Tirador (2007)
Tirador (Brillante Mendoza, 2007)
English Title: Slingshot
In Brillante Mendoza's Manoro (The Teacher, 2006), Jonalyn, a young Aeta girl attempts to teach her tribe to read and write so that they can vote during the upcoming elections. Along with her father, she traverses into the wilderness to look for her grandfather, the lone Aeta whom she needs to convince to be taught how to read and write. The grandfather only appears near the end of the film when Jonalyn, alone and defeated, sits by the voting precinct. Along with the wild boar which he caught while hunting for days in the wilderness, the two of them go back to camp to celebrate not the fact that almost the entire tribe has for the very first time voted, but the fact that they have food to eat and that they are alive. Manoro, for all its extraneous advertising of Jonalyn's heroic efforts to have her tribe take part in the Philippines' democratic process is actually about the insignificance of democracy. The film can be aptly summarized by the grandfather's parting words: "that doesn't make me less of a man," referring to his having failed to take part in the elections.

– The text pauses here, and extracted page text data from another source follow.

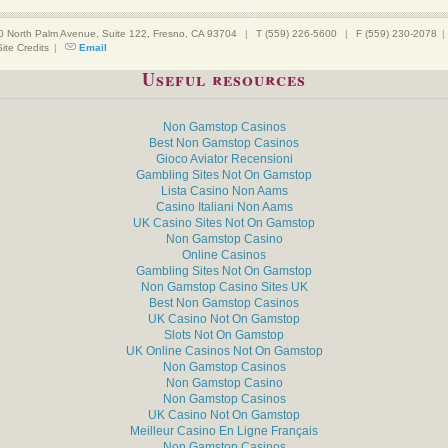
0 North Palm Avenue, Suite 122, Fresno, CA 93704
|
T (559) 226-5600
|
F (559) 230-2078
|
Site Credits
|
Email
Useful resources
Non Gamstop Casinos
Best Non Gamstop Casinos
Gioco Aviator Recensioni
Gambling Sites Not On Gamstop
Lista Casino Non Aams
Casino Italiani Non Aams
UK Casino Sites Not On Gamstop
Non Gamstop Casino
Online Casinos
Gambling Sites Not On Gamstop
Non Gamstop Casino Sites UK
Best Non Gamstop Casinos
UK Casino Not On Gamstop
Slots Not On Gamstop
UK Online Casinos Not On Gamstop
Non Gamstop Casinos
Non Gamstop Casino
Non Gamstop Casinos
UK Casino Not On Gamstop
Meilleur Casino En Ligne Français
Non Gamstop Casinos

Tirador (Slingshot) is the urban equivalent of Manoro. While the two may have dissimilar milieus (the former is set in the filthy slums of Quiapo, Manila; while the latter, in the pristine forests of rural Pampanga), energies (the former relishes in its perpetual state of motion; the latter is far more relaxed), and predisposition (the former is bathed with gloom and cynicism, the latter is more hopeful), the two films nevertheless share the same lack of trust and apprehension for the Philippine political and democratic system.
Tirador opens during the dead hours of the night, where couples are noisily fucking each other with only plywood walls separating their moans from the cries of the neighbors' startled baby, junkies are taking crystal meth out in the open, and hustlers are busy servicing their clients. A man walks around the slums to warn the dwellers about the impending arrival of the cops, causing the crooks on the run to scramble towards convenient hiding places, which include filthy canals and narrow alleyways. Once the cops arrive, the film starts to burst with energy, with the camera rapidly capturing every sensational bit of action as each resident is persuaded, threatened, pushed and forced to be lined up in the basketball court for proper identification, and eventual imprisonment. The following morning, the men are freed by a political candidate, hoping that his gift of temporary freedom will be remembered by the crooks and their families once the day of elections arrives.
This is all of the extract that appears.